PGP guru Phil Zimmerman's Silent Circle shut down its secure email service in August rather than face the possibility of receiving a secret court order to compromise its users, which happened to the email provider Lavabit used by Edward Snowden.

Since then, Lavabit founder Ladar Levison has teamed up with the peeps behind Silent Circle to form the Dark Mail Alliance, a group dedicated to creating an end-to-end encrypted alternative to email that would guard against eavesdropping. The Dark Mail Alliance is looking to develop an Email 2.0 that offers superior privacy.

What Virtru can offer, however, is the ability to send official documents, such as tax returns, securely online. Its encrypted email capabilities for consumers can loosely be compared with those offered by Hushmail. It's an imperfect comparison, admittedly, but serves to illustrate a more general point.

Hushmail, which offers web-based PGP-encrypted email and file storage, is based in Canada, but users with long memories will recall that Hush Communications was obliged to turn over clear text copies of email messages associated with several addresses back in 2007. This was the result of a court order under a Mutual Legal Assistance Treaty between Canada and the US, as a part of a drug trafficking investigation.

Hushmail's marketing claims at the time stated that not even its own staff could access encrypted email, but in reality, its server-side encryption option did provide a way to recover the plain text of scrambled communication. It's terms of service were updated after the incident.
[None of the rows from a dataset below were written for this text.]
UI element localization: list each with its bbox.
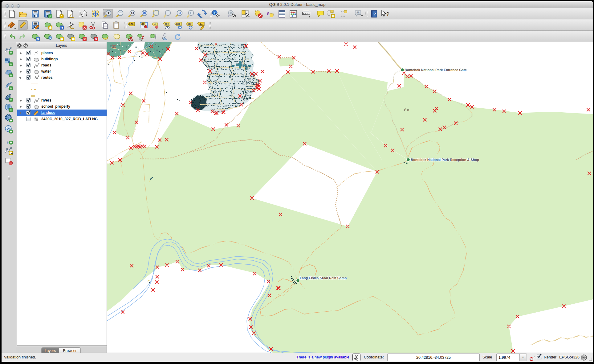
svg-text:Lang Elsies Kraal Rest Camp: Lang Elsies Kraal Rest Camp: [300, 276, 347, 280]
svg-text:abc: abc: [199, 23, 203, 26]
svg-text:ε: ε: [267, 10, 269, 16]
svg-text:✕: ✕: [83, 37, 86, 41]
svg-text:✕: ✕: [95, 37, 98, 41]
svg-text:➔: ➔: [60, 26, 63, 30]
svg-text:abc: abc: [129, 22, 134, 26]
svg-text:✱: ✱: [9, 151, 12, 155]
svg-text:Bontebok National Park Recepti: Bontebok National Park Reception & Shop: [411, 158, 479, 162]
svg-text:✕: ✕: [83, 26, 86, 30]
svg-text:✱: ✱: [332, 14, 334, 18]
svg-text:ab: ab: [142, 23, 144, 25]
svg-text:?: ?: [386, 12, 389, 17]
svg-text:,: ,: [7, 136, 9, 144]
svg-text:abc: abc: [188, 22, 192, 25]
svg-text:T: T: [357, 12, 359, 14]
svg-text:✱: ✱: [60, 37, 63, 41]
svg-text:1:1: 1:1: [131, 12, 134, 14]
svg-text:✱: ✱: [49, 26, 52, 30]
svg-text:abc: abc: [176, 22, 180, 25]
svg-text:✱: ✱: [72, 37, 75, 41]
svg-text:ab: ab: [154, 23, 156, 25]
svg-text:abc: abc: [165, 22, 169, 25]
svg-text:↻: ↻: [36, 37, 39, 41]
svg-text:i: i: [214, 11, 215, 14]
svg-text:?: ?: [373, 12, 376, 16]
svg-text:Bontebok National Park Entranc: Bontebok National Park Entrance Gate: [405, 68, 467, 72]
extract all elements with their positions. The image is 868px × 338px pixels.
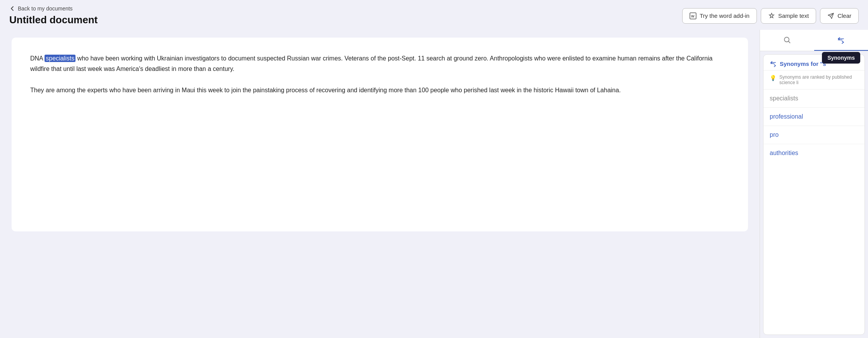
synonyms-info-text: Synonyms are ranked by published science… — [779, 74, 858, 85]
synonym-word-professional: professional — [770, 113, 803, 120]
word-addon-button[interactable]: W Try the word add-in — [682, 8, 757, 24]
synonyms-icon — [837, 36, 845, 44]
paragraph-1: DNA specialists who have been working wi… — [30, 53, 729, 74]
paragraph-2: They are among the experts who have been… — [30, 85, 729, 95]
magnifier-icon — [783, 36, 791, 44]
synonym-item-authorities[interactable]: authorities — [763, 144, 865, 162]
synonyms-tooltip: Synonyms — [822, 52, 860, 64]
synonym-item-specialists[interactable]: specialists — [763, 90, 865, 108]
arrow-left-icon — [9, 5, 15, 12]
para1-before: DNA — [30, 55, 45, 62]
sample-text-button[interactable]: Sample text — [761, 8, 816, 24]
synonyms-info: 💡 Synonyms are ranked by published scien… — [763, 71, 865, 90]
sample-text-label: Sample text — [778, 12, 809, 19]
header: Back to my documents Untitled document W… — [0, 0, 868, 30]
synonym-word-pro: pro — [770, 131, 779, 138]
tooltip-text: Synonyms — [827, 55, 855, 61]
svg-point-2 — [784, 37, 789, 42]
highlighted-word[interactable]: specialists — [45, 55, 75, 62]
synonyms-header-icon — [770, 60, 777, 67]
back-link-label: Back to my documents — [18, 5, 73, 12]
para1-after: who have been working with Ukrainian inv… — [30, 55, 712, 72]
synonym-item-professional[interactable]: professional — [763, 108, 865, 126]
doc-area: DNA specialists who have been working wi… — [0, 30, 760, 338]
header-left: Back to my documents Untitled document — [9, 5, 98, 26]
word-addon-label: Try the word add-in — [700, 12, 750, 19]
back-link[interactable]: Back to my documents — [9, 5, 98, 12]
search-tab-button[interactable] — [760, 30, 814, 51]
document-title: Untitled document — [9, 14, 98, 26]
star-icon — [768, 12, 775, 19]
send-icon — [827, 12, 834, 19]
synonym-word-specialists: specialists — [770, 95, 798, 102]
clear-label: Clear — [837, 12, 851, 19]
synonym-item-pro[interactable]: pro — [763, 126, 865, 144]
synonym-word-authorities: authorities — [770, 150, 798, 156]
synonyms-tab-button[interactable] — [814, 30, 868, 51]
doc-paper: DNA specialists who have been working wi… — [12, 38, 748, 231]
synonyms-for-label: Synonyms for "s — [780, 60, 826, 67]
svg-text:W: W — [691, 14, 695, 18]
para2-text: They are among the experts who have been… — [30, 87, 621, 93]
clear-button[interactable]: Clear — [820, 8, 859, 24]
header-buttons: W Try the word add-in Sample text Clear — [682, 8, 859, 24]
right-sidebar: Synonyms Synonyms for "s 💡 Synonyms are … — [760, 30, 868, 338]
info-bulb-icon: 💡 — [770, 75, 776, 81]
main-layout: DNA specialists who have been working wi… — [0, 30, 868, 338]
synonyms-panel: Synonyms for "s 💡 Synonyms are ranked by… — [763, 54, 865, 335]
sidebar-icon-bar — [760, 30, 868, 51]
word-icon: W — [690, 12, 696, 19]
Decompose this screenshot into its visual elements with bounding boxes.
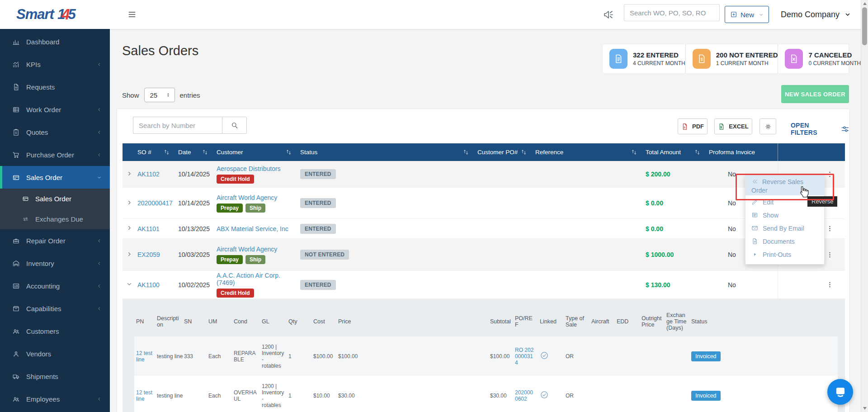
sidebar-subitem-exchanges-due[interactable]: Exchanges Due <box>0 209 110 229</box>
app-logo[interactable]: Smart145 <box>0 0 110 29</box>
hamburger-menu-icon[interactable] <box>127 10 137 19</box>
customer-link[interactable]: Aircraft World Agency <box>217 246 277 253</box>
export-pdf-button[interactable]: PDF <box>678 118 708 134</box>
stat-item: $200 NOT ENTERED1 CURRENT MONTH <box>685 44 778 73</box>
so-number-link[interactable]: EX2059 <box>137 251 160 258</box>
context-menu-item-send-by-email[interactable]: Send By Email <box>745 222 824 235</box>
column-header-customer-po-[interactable]: Customer PO# <box>474 143 532 161</box>
context-menu-item-documents[interactable]: Documents <box>745 235 824 248</box>
column-header-so-[interactable]: SO # <box>134 143 175 161</box>
sidebar-item-requests[interactable]: Requests <box>0 76 110 98</box>
chat-launcher-button[interactable] <box>827 379 853 405</box>
scrollbar-down-arrow-icon[interactable] <box>863 407 867 410</box>
context-menu-item-show[interactable]: Show <box>745 208 824 222</box>
sidebar-item-kpis[interactable]: KPIs <box>0 53 110 76</box>
sidebar-item-sales-order[interactable]: Sales Order <box>0 166 110 189</box>
so-number-link[interactable]: AK1101 <box>137 225 160 232</box>
table-settings-button[interactable] <box>760 118 776 134</box>
subtable-column-header-type-of-sale: Type of Sale <box>564 313 590 331</box>
line-aircraft <box>590 393 615 398</box>
announcements-megaphone-icon[interactable] <box>603 9 613 20</box>
scrollbar-thumb[interactable] <box>862 7 867 45</box>
quotes-icon: $ <box>12 128 20 136</box>
sidebar-item-repair-order[interactable]: Repair Order <box>0 229 110 252</box>
open-filters-button[interactable]: OPEN FILTERS <box>791 122 849 136</box>
row-kebab-menu-icon[interactable] <box>826 170 834 178</box>
chevron-left-icon <box>97 284 102 289</box>
customer-link[interactable]: Aerospace Distributors <box>217 165 281 172</box>
sidebar-subitem-sales-order[interactable]: Sales Order <box>0 189 110 209</box>
page-size-select[interactable]: 25 <box>144 88 175 102</box>
sidebar-item-customers[interactable]: Customers <box>0 320 110 342</box>
column-header-total-amount[interactable]: Total Amount <box>642 143 705 161</box>
sidebar-item-work-order[interactable]: Work Order <box>0 98 110 121</box>
so-number-link[interactable]: AK1100 <box>137 281 160 289</box>
new-sales-order-button[interactable]: NEW SALES ORDER <box>781 85 849 103</box>
scrollbar-up-arrow-icon[interactable] <box>863 2 867 5</box>
kpis-icon <box>12 61 20 68</box>
export-excel-button[interactable]: EXCEL <box>714 118 752 134</box>
row-kebab-menu-icon[interactable] <box>826 281 834 289</box>
expand-row-icon[interactable] <box>126 199 132 206</box>
logo-text: Smart <box>16 6 54 23</box>
row-kebab-menu-icon[interactable] <box>826 225 834 232</box>
company-switcher[interactable]: Demo Company <box>781 0 851 29</box>
subtable-column-header-um: UM <box>207 316 232 327</box>
customer-link[interactable]: ABX Material Service, Inc <box>217 225 288 232</box>
column-header-status[interactable]: Status <box>297 143 474 161</box>
stat-item: 7 CANCELED0 CURRENT MONTH <box>778 44 861 73</box>
repair-order-icon <box>12 237 20 245</box>
sidebar-item-capabilities[interactable]: Capabilities <box>0 297 110 320</box>
sidebar-item-dashboard[interactable]: Dashboard <box>0 30 110 53</box>
chevron-left-icon <box>97 130 102 135</box>
sidebar-item-accounting[interactable]: $Accounting <box>0 275 110 297</box>
page-title: Sales Orders <box>122 43 198 58</box>
context-menu-item-print-outs[interactable]: Print-Outs <box>745 248 824 261</box>
status-badge: ENTERED <box>300 280 336 290</box>
expanded-row-detail: PNDescriptionSNUMCondGLQtyCostPriceSubto… <box>123 299 845 412</box>
svg-text:$: $ <box>14 284 16 287</box>
customer-link[interactable]: Aircraft World Agency <box>217 194 277 201</box>
column-header-customer[interactable]: Customer <box>213 143 297 161</box>
line-type-of-sale: OR <box>564 390 590 402</box>
customer-flag-badge: Credit Hold <box>217 289 254 298</box>
so-number-link[interactable]: 2020000417 <box>137 199 173 207</box>
line-gl: 1200 | Inventory - rotables <box>260 341 287 372</box>
sort-icon <box>462 149 469 156</box>
global-search-input[interactable] <box>624 4 720 21</box>
row-kebab-menu-icon[interactable] <box>826 251 834 259</box>
part-number-link[interactable]: 12 test line <box>136 389 152 402</box>
vertical-scrollbar[interactable] <box>861 0 868 412</box>
so-number-link[interactable]: AK1102 <box>137 170 160 178</box>
new-button[interactable]: New <box>725 6 769 23</box>
po-ref-link[interactable]: RO 2020000314 <box>515 347 533 366</box>
sidebar-item-purchase-order[interactable]: Purchase Order <box>0 143 110 166</box>
stat-label: 7 CANCELED <box>808 51 861 59</box>
column-header-proforma-invoice[interactable]: Proforma Invoice <box>705 143 778 161</box>
sidebar-item-vendors[interactable]: Vendors <box>0 342 110 365</box>
sidebar-item-inventory[interactable]: Inventory <box>0 252 110 275</box>
table-search-button[interactable] <box>222 117 247 134</box>
expand-row-icon[interactable] <box>126 251 132 257</box>
table-search-input[interactable] <box>133 117 222 134</box>
line-status-badge: Invoiced <box>691 391 721 401</box>
context-menu-item-reverse-sales-order[interactable]: Reverse Sales Order <box>745 175 824 195</box>
column-header-reference[interactable]: Reference <box>532 143 642 161</box>
order-date: 10/13/2025 <box>175 225 213 232</box>
collapse-row-icon[interactable] <box>126 281 132 287</box>
vendors-icon <box>12 350 20 358</box>
part-number-link[interactable]: 12 test line <box>136 350 152 363</box>
expand-row-icon[interactable] <box>126 170 132 177</box>
sort-icon <box>694 149 701 156</box>
table-row: AK110110/13/2025ABX Material Service, In… <box>123 219 845 239</box>
sidebar-item-shipments[interactable]: Shipments <box>0 365 110 388</box>
sidebar-item-employees[interactable]: Employees <box>0 388 110 410</box>
customer-link[interactable]: A.A.C. Action Air Corp. (7469) <box>217 272 280 286</box>
subtable-column-header-qty: Qty <box>287 316 311 327</box>
subtable-row: 12 test linetesting line333EachREPARABLE… <box>134 336 838 376</box>
sidebar-item-quotes[interactable]: $Quotes <box>0 121 110 143</box>
expand-row-icon[interactable] <box>126 225 132 231</box>
po-ref-link[interactable]: 2020000602 <box>515 389 533 402</box>
line-edd <box>615 393 640 398</box>
column-header-date[interactable]: Date <box>175 143 213 161</box>
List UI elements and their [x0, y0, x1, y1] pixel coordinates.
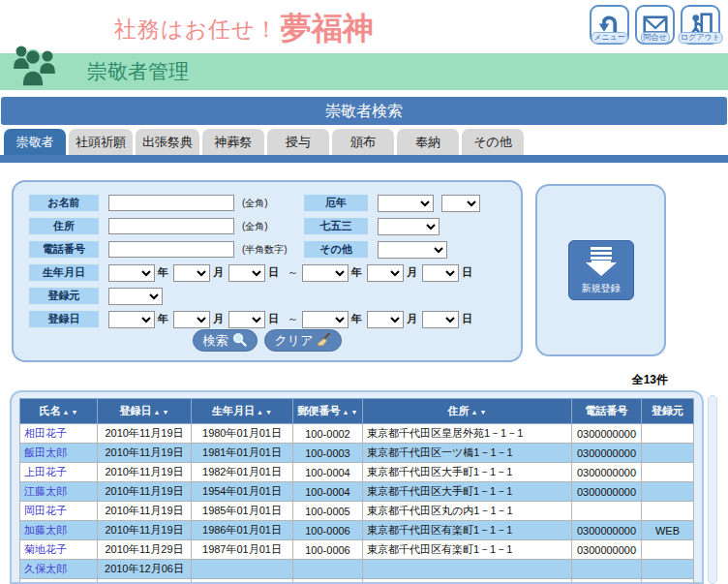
regdate-from-year-select[interactable]: [108, 311, 155, 328]
new-registration-button[interactable]: 新規登録: [568, 240, 634, 300]
cell-name: 菊地花子: [20, 540, 98, 560]
tab-item[interactable]: 授与: [267, 129, 329, 155]
member-name-link[interactable]: 上田花子: [24, 466, 67, 477]
member-name-link[interactable]: 久保太郎: [24, 563, 67, 574]
tab-item[interactable]: 崇敬者: [4, 129, 66, 155]
sort-desc-icon[interactable]: ▼: [265, 409, 272, 415]
phone-note: (半角数字): [242, 243, 288, 257]
clear-button[interactable]: クリア: [264, 329, 343, 352]
day-unit: 日: [462, 312, 472, 326]
tab-item[interactable]: その他: [462, 129, 524, 155]
sort-desc-icon[interactable]: ▼: [72, 409, 78, 415]
sort-desc-icon[interactable]: ▼: [480, 409, 487, 415]
table-cell: 100-0006: [293, 521, 363, 540]
table-cell: 100-0003: [293, 444, 363, 463]
sort-asc-icon[interactable]: ▲: [154, 409, 161, 415]
birth-to-month-select[interactable]: [367, 264, 404, 282]
reg-source-select[interactable]: [108, 288, 163, 305]
sort-desc-icon[interactable]: ▼: [351, 409, 358, 415]
regdate-from-month-select[interactable]: [173, 311, 210, 328]
tab-item[interactable]: 神葬祭: [202, 129, 264, 155]
table-cell: 東京都千代田区皇居外苑1－1－1: [363, 424, 572, 444]
year-unit: 年: [351, 312, 362, 326]
clear-button-label: クリア: [275, 332, 314, 350]
table-header-row: 氏名▲▼登録日▲▼生年月日▲▼郵便番号▲▼住所▲▼電話番号登録元: [20, 399, 694, 424]
table-cell: 1982年01月01日: [192, 463, 293, 482]
table-row: 加藤太郎2010年11月19日1986年01月01日100-0006東京都千代田…: [20, 521, 694, 540]
year-unit: 年: [158, 265, 168, 280]
tab-item[interactable]: 出張祭典: [136, 129, 199, 155]
other-select[interactable]: [378, 241, 447, 259]
birth-to-day-select[interactable]: [422, 264, 459, 282]
search-panel: お名前 (全角) 厄年 住所 (全角) 七五三 電話番号 (半角数字) その他 …: [12, 180, 523, 362]
sort-asc-icon[interactable]: ▲: [471, 409, 478, 415]
column-label: 郵便番号: [298, 405, 341, 416]
form-buttons: 検索 クリア: [14, 329, 521, 352]
tab-underline: [0, 155, 728, 163]
birth-from-day-select[interactable]: [228, 264, 265, 282]
table-cell: 東京都千代田区有楽町1－1－1: [363, 540, 572, 560]
shichigosan-select[interactable]: [378, 218, 440, 235]
column-header[interactable]: 氏名▲▼: [20, 399, 98, 424]
results-scrollbar[interactable]: [708, 395, 717, 584]
column-label: 登録日: [120, 405, 152, 416]
column-header[interactable]: 住所▲▼: [363, 399, 572, 424]
cell-name: 岡田花子: [20, 502, 98, 521]
tab-item[interactable]: 社頭祈願: [69, 129, 133, 155]
tab-bar: 崇敬者社頭祈願出張祭典神葬祭授与頒布奉納その他: [4, 129, 524, 155]
logout-button[interactable]: ログアウト: [681, 5, 720, 45]
member-name-link[interactable]: 相田花子: [24, 427, 67, 439]
table-row: 菊地花子2010年11月29日1987年01月01日100-0006東京都千代田…: [20, 540, 694, 560]
register-down-arrow-icon: [581, 247, 622, 282]
phone-input[interactable]: [108, 241, 234, 258]
regdate-to-year-select[interactable]: [302, 311, 349, 328]
sort-desc-icon[interactable]: ▼: [163, 409, 169, 415]
table-row: 小池太郎2010年12月08日: [20, 579, 694, 584]
month-unit: 月: [407, 265, 417, 280]
new-registration-panel: 新規登録: [535, 184, 666, 356]
table-cell: 1986年01月01日: [192, 521, 293, 540]
sort-asc-icon[interactable]: ▲: [343, 409, 349, 415]
regdate-from-day-select[interactable]: [228, 311, 265, 328]
member-name-link[interactable]: 加藤太郎: [24, 524, 67, 536]
tab-item[interactable]: 奉納: [397, 129, 459, 155]
column-header: 登録元: [642, 399, 694, 424]
sort-asc-icon[interactable]: ▲: [63, 409, 70, 415]
table-cell: [572, 560, 642, 579]
table-cell: [192, 560, 293, 579]
table-cell: 1985年01月01日: [192, 502, 293, 521]
table-cell: 0300000000: [572, 463, 642, 482]
column-header[interactable]: 郵便番号▲▼: [293, 399, 363, 424]
table-cell: 2010年12月06日: [98, 560, 192, 579]
inquiry-button[interactable]: 問合せ: [635, 5, 675, 45]
column-header[interactable]: 登録日▲▼: [98, 399, 192, 424]
table-cell: [293, 560, 363, 579]
table-cell: [363, 579, 572, 584]
regdate-to-day-select[interactable]: [422, 311, 459, 328]
member-name-link[interactable]: 菊地花子: [24, 543, 67, 555]
table-cell: 100-0004: [293, 482, 363, 502]
sort-asc-icon[interactable]: ▲: [257, 409, 263, 415]
yakudoshi-year-select[interactable]: [441, 195, 480, 212]
column-header: 電話番号: [572, 399, 642, 424]
birthdate-row: 生年月日 年 月 日 ～ 年 月 日: [29, 263, 477, 282]
yakudoshi-label: 厄年: [304, 195, 368, 211]
tab-item[interactable]: 頒布: [332, 129, 394, 155]
column-header[interactable]: 生年月日▲▼: [192, 399, 293, 424]
table-cell: 0300000000: [572, 482, 642, 502]
search-button[interactable]: 検索: [193, 329, 258, 352]
table-cell: 2010年11月19日: [98, 502, 192, 521]
member-name-link[interactable]: 江藤太郎: [24, 485, 67, 497]
member-name-link[interactable]: 岡田花子: [24, 505, 67, 516]
birth-from-year-select[interactable]: [108, 264, 155, 282]
name-input[interactable]: [108, 195, 234, 211]
magnifier-icon: [232, 332, 247, 350]
member-name-link[interactable]: 飯田太郎: [24, 446, 67, 458]
birth-from-month-select[interactable]: [173, 264, 210, 282]
address-input[interactable]: [108, 218, 234, 234]
other-row: その他: [304, 240, 447, 259]
menu-button[interactable]: メニュー: [590, 5, 629, 45]
birth-to-year-select[interactable]: [302, 264, 349, 282]
regdate-to-month-select[interactable]: [367, 311, 404, 328]
yakudoshi-type-select[interactable]: [378, 195, 434, 212]
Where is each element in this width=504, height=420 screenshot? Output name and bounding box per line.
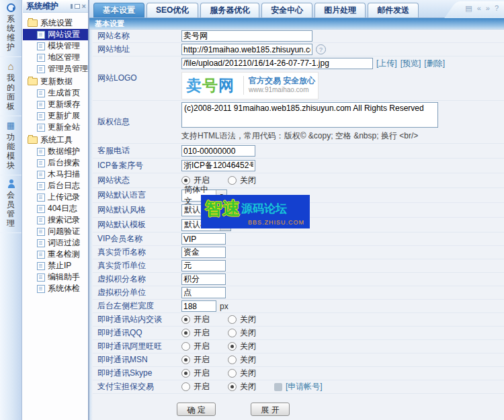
tree-folder[interactable]: 系统工具	[23, 134, 88, 146]
tree-item[interactable]: 更新缓存	[23, 99, 88, 110]
radio-on[interactable]	[228, 382, 237, 391]
virtual-points-name-label: 虚拟积分名称	[97, 274, 181, 285]
im-msn-option[interactable]: 开启	[181, 354, 210, 366]
tabbar-corner-icon[interactable]: «	[477, 4, 481, 13]
virtual-points-name-input[interactable]	[181, 274, 226, 285]
alipay-escrow-link[interactable]: [申请帐号]	[286, 381, 323, 392]
expand-button[interactable]: 展 开	[251, 403, 290, 416]
tree-item-label: 更新数据	[40, 76, 73, 87]
tree-item[interactable]: 404日志	[23, 203, 88, 214]
tree-item[interactable]: 搜索记录	[23, 214, 88, 226]
tree-item[interactable]: 管理员管理	[23, 63, 88, 75]
radio-on[interactable]	[228, 342, 237, 351]
tree-item[interactable]: 数据维护	[23, 146, 88, 157]
logo-action-link[interactable]: [上传]	[376, 58, 397, 69]
close-icon[interactable]: ×	[82, 3, 86, 9]
tree-item-label: 更新缓存	[48, 99, 80, 110]
site-name-input[interactable]	[181, 30, 312, 42]
radio-on[interactable]	[181, 315, 190, 324]
tree-item[interactable]: 问题验证	[23, 226, 88, 237]
im-aliwangwang-option[interactable]: 关闭	[228, 341, 256, 352]
im-site-chat-option[interactable]: 关闭	[228, 314, 256, 325]
im-site-chat-option[interactable]: 开启	[181, 314, 210, 325]
radio-off[interactable]	[228, 176, 237, 185]
im-skype-option[interactable]: 开启	[181, 368, 210, 379]
radio-off[interactable]	[181, 382, 190, 391]
ok-button[interactable]: 确 定	[177, 403, 216, 416]
restore-icon[interactable]	[75, 4, 80, 9]
tabbar-corner-icon[interactable]: ?	[495, 4, 499, 13]
real-currency-unit-input[interactable]	[181, 260, 226, 271]
radio-label: 开启	[194, 341, 210, 352]
logo-action-link[interactable]: [删除]	[424, 58, 445, 69]
help-icon[interactable]: ?	[316, 44, 326, 54]
tree-item[interactable]: 禁止IP	[23, 260, 88, 271]
icp-number-input[interactable]	[181, 160, 255, 171]
tab-item[interactable]: SEO优化	[146, 3, 198, 17]
site-logo-input[interactable]	[181, 58, 373, 69]
dock-tab[interactable]: 系统维护	[0, 0, 22, 57]
radio-label: 开启	[194, 368, 210, 379]
admin-left-width-input[interactable]	[181, 300, 216, 312]
tabbar-corner-icon[interactable]: ▤	[465, 4, 472, 13]
tree-item[interactable]: 系统体检	[23, 283, 88, 294]
alipay-escrow-option[interactable]: 开启	[181, 381, 210, 392]
im-msn-option[interactable]: 关闭	[228, 354, 256, 366]
real-currency-name-input[interactable]	[181, 247, 226, 258]
im-qq-option[interactable]: 关闭	[228, 327, 256, 339]
tree-item[interactable]: 后台搜索	[23, 157, 88, 169]
tree-item[interactable]: 生成首页	[23, 87, 88, 99]
page-icon	[37, 216, 45, 224]
pin-icon[interactable]	[71, 4, 73, 9]
radio-on[interactable]	[181, 355, 190, 364]
tab-item[interactable]: 邮件发送	[368, 3, 419, 17]
tree-item[interactable]: 编辑助手	[23, 271, 88, 283]
alipay-escrow-option[interactable]: 关闭	[228, 381, 256, 392]
radio-on[interactable]	[181, 176, 190, 185]
dock-tab[interactable]: 功能模块	[0, 116, 22, 175]
apply-account-icon[interactable]	[274, 383, 282, 391]
service-phone-input[interactable]	[181, 145, 255, 157]
tree-item[interactable]: 更新扩展	[23, 110, 88, 122]
tree-item-label: 系统设置	[40, 17, 73, 29]
tree-item[interactable]: 模块管理	[23, 40, 88, 52]
tree-item[interactable]: 网站设置	[23, 29, 88, 40]
tree-item-label: 数据维护	[48, 146, 80, 157]
radio-on[interactable]	[181, 369, 190, 378]
site-status-option[interactable]: 关闭	[228, 175, 256, 186]
tree-item[interactable]: 词语过滤	[23, 237, 88, 249]
tab-item[interactable]: 安全中心	[261, 3, 312, 17]
tree-folder[interactable]: 系统设置	[23, 17, 88, 29]
radio-off[interactable]	[181, 342, 190, 351]
folder-icon	[28, 78, 38, 85]
radio-off[interactable]	[228, 369, 237, 378]
tab-active[interactable]: 基本设置	[93, 3, 144, 17]
tab-item[interactable]: 图片处理	[314, 3, 366, 17]
copyright-textarea[interactable]: (c)2008-2011 91maihao.web185.zhisuyun.co…	[181, 102, 438, 128]
tree-item[interactable]: 地区管理	[23, 52, 88, 63]
im-skype-option[interactable]: 关闭	[228, 368, 256, 379]
im-qq-option[interactable]: 开启	[181, 327, 210, 339]
tabbar-corner-icon[interactable]: »	[486, 4, 490, 13]
radio-off[interactable]	[228, 315, 237, 324]
tree-item[interactable]: 后台日志	[23, 180, 88, 192]
admin-left-width-label: 后台左侧栏宽度	[97, 300, 181, 312]
im-skype-control: 开启关闭	[181, 368, 271, 379]
tree-item[interactable]: 重名检测	[23, 249, 88, 260]
page-icon	[37, 124, 45, 132]
tree-item[interactable]: 更新全站	[23, 122, 88, 133]
dock-tab[interactable]: 我的面板	[0, 57, 22, 116]
radio-off[interactable]	[228, 355, 237, 364]
vip-name-input[interactable]	[181, 233, 226, 245]
im-aliwangwang-option[interactable]: 开启	[181, 341, 210, 352]
radio-on[interactable]	[181, 329, 190, 337]
tree-item[interactable]: 木马扫描	[23, 169, 88, 180]
tree-folder[interactable]: 更新数据	[23, 76, 88, 87]
virtual-points-unit-input[interactable]	[181, 287, 226, 298]
site-url-input[interactable]	[181, 44, 312, 55]
dock-tab[interactable]: 会员管理	[0, 175, 22, 233]
radio-off[interactable]	[228, 329, 237, 337]
tab-item[interactable]: 服务器优化	[200, 3, 259, 17]
logo-action-link[interactable]: [预览]	[401, 58, 421, 69]
tree-item[interactable]: 上传记录	[23, 192, 88, 203]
Where Virtru scores over Hushmail is perhaps in its ability to disable or track forwarding as well as the facility to recall messages, if it manages to nail down those features. All this is of interest to ordinary folks as well as regulated industries that deal with private information, such as healthcare or finance, once enterprise versions of the technology are developed – and shown to be locked down.

Recall to sender

"Virtru thinks everyone deserves real privacy and control over their data, even after hitting the send button," explained Will Ackerly. "This means masking the complexity of encryption and making it dead simple for the everyday user. With Virtru, users gain confidence knowing that only intended recipients have access to messages and that their information is protected from third-parties like advertisers, governments, criminals and Internet Service Providers."

He added: "The Silent Circle app offers top-flight security but you can only send messages to other people who have download the app."

Despite the growth of self-destructing messaging and other trendy mobile communications technology, Virtru reckons email will remain the dominant web communications method. Research from Harris Interactive, commissioned by Virtru, found that 83 per cent of Americans are concerned about the privacy of their email communication, and even more have not yet taken steps to secure their email because they don't know how. Americans worry about being targeted by advertisers based on the content of their private emails (83 per cent) as well as messages being read by unintended recipients (75 per cent).

"Most email users have nothing to hide, but everything to protect," said John Ackerly. "Until now, true email privacy protection has not been available to the average user because it required considerable expertise on the part of both sender and receiver."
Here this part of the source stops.